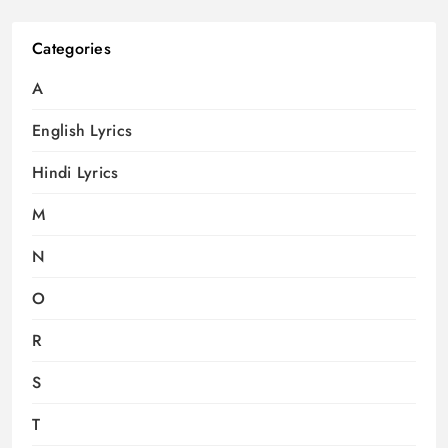
Categories
A
English Lyrics
Hindi Lyrics
M
N
O
R
S
T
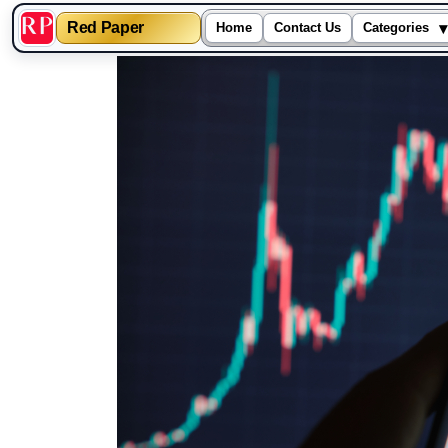
▾
Red Paper
Home
Contact Us
Categories
Skip
to
content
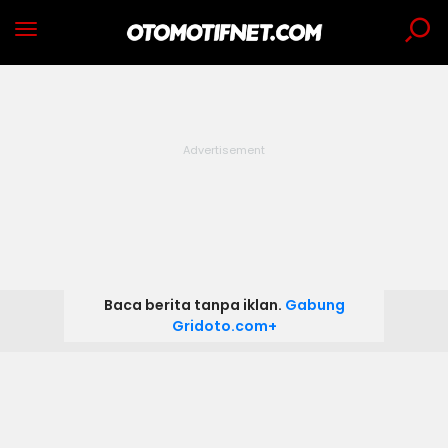
Baca berita tanpa iklan.
Gabung
Gridoto.com+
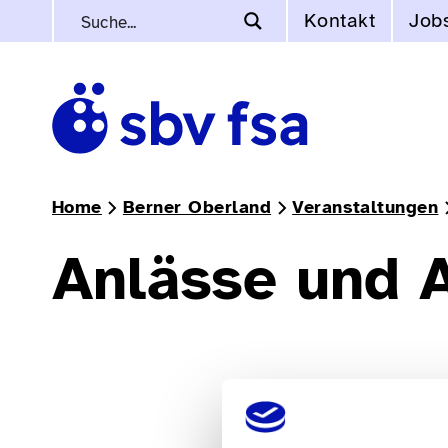
Kontakt
Job
Home
Berner Oberland
Veranstaltungen
Anlässe und 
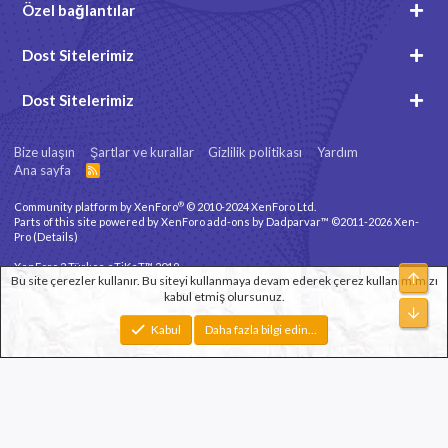
Özel bağlantılar
Dost Sitelerimiz
Dost Sitelerimiz
Bize ulaşın
Şartlar ve kurallar
Gizlilik politikası
Yardım
Ana sayfa
R
S
S
®
Community platform by XenForo
© 2010-2024 XenForo Ltd.
Parts of this site powered by
XenForo add-ons by Dadparvar™
©2011-2026
Xen-
Pro
(
Details
)
XenForo 2 Türkçe eTiKeT™ 2019
Üst
Bu site çerezler kullanır. Bu siteyi kullanmaya devam ederek çerez kullanımımızı
kabul etmiş olursunuz.
Xenforo Theme
© by ©XenTR
Alt
Genişlik
Toplam sorgu
10
Toplam zaman
0.1780s
En fazla bellek
Kabul
Daha fazla bilgi edin…
2.78MB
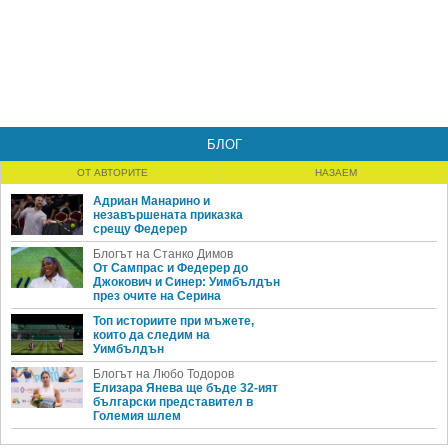
БЛОГ
ОТ АВТОРИТЕ
НАЗАЕМ
Адриан Манарино и
незавършената приказка
срещу Федерер
Блогът на Станко Димов
От Сампрас и Федерер до
Джокович и Синер: Уимбълдън
през очите на Серина
Топ историите при мъжете,
които да следим на
Уимбълдън
Блогът на Любо Тодоров
Елизара Янева ще бъде 32-ият
български представител в
Големия шлем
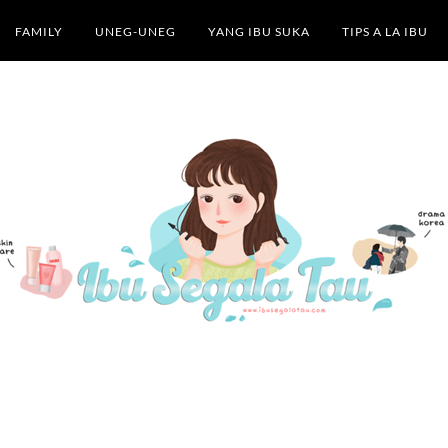
FAMILY
UNEG-UNEG
YANG IBU SUKA
TIPS A LA IBU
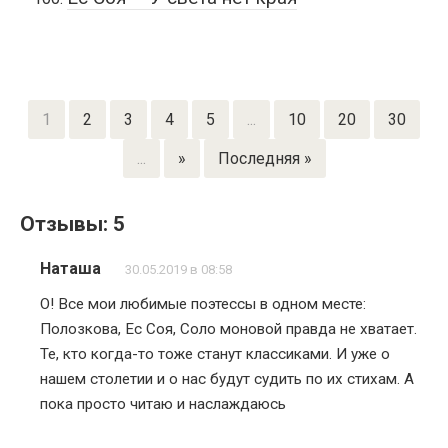
1
2
3
4
5
...
10
20
30
...
»
Последняя »
Отзывы: 5
Наташа
30.05.2019 в 08:58
О! Все мои любимые поэтессы в одном месте:
Полозкова, Ес Соя, Соло моновой правда не хватает.
Те, кто когда-то тоже станут классиками. И уже о
нашем столетии и о нас будут судить по их стихам. А
пока просто читаю и наслаждаюсь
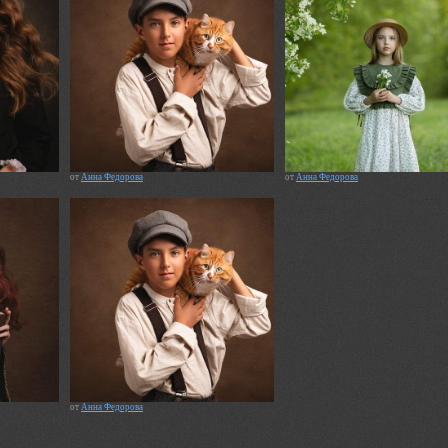
от
Анна Федорова
от
Анна Федорова
от
Анна Федорова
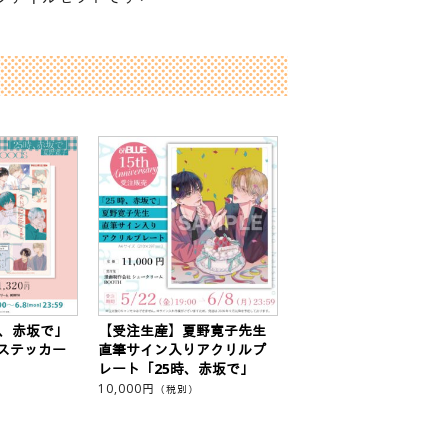
時、赤坂で」
【受注生産】夏野寛子先生
ステッカー
直筆サイン入りアクリルプ
レート「25時、赤坂で」
10,000
円
（税別）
◆ ◆ ◆ ◆ ◆
Show all lines above holding "Уимбълдън".

Джокович и Синер: Уимбълдън
Уимбълдън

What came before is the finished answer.